In the records below, find the line containing "1 changement"; give it again exactly, along with every line that follows, and nothing else.
───── RECORDS SUPPLIED ─────
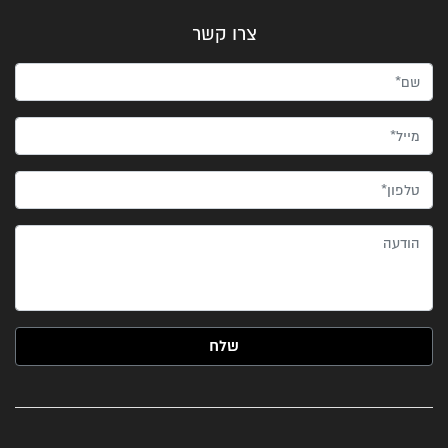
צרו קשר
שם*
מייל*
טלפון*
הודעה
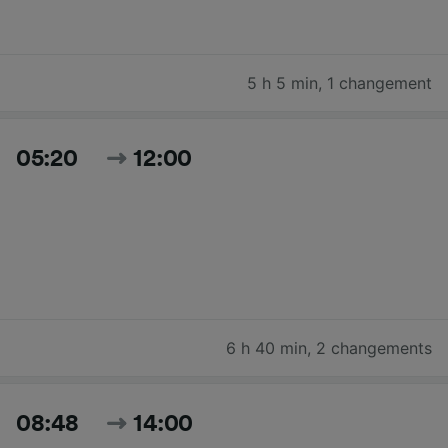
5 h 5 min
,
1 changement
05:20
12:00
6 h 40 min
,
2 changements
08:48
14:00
─────
▶ RESPONSE TO THE EXERCISE
1 changement
05:20
12:00
6 h 40 min
,
2 changements
08:48
14:00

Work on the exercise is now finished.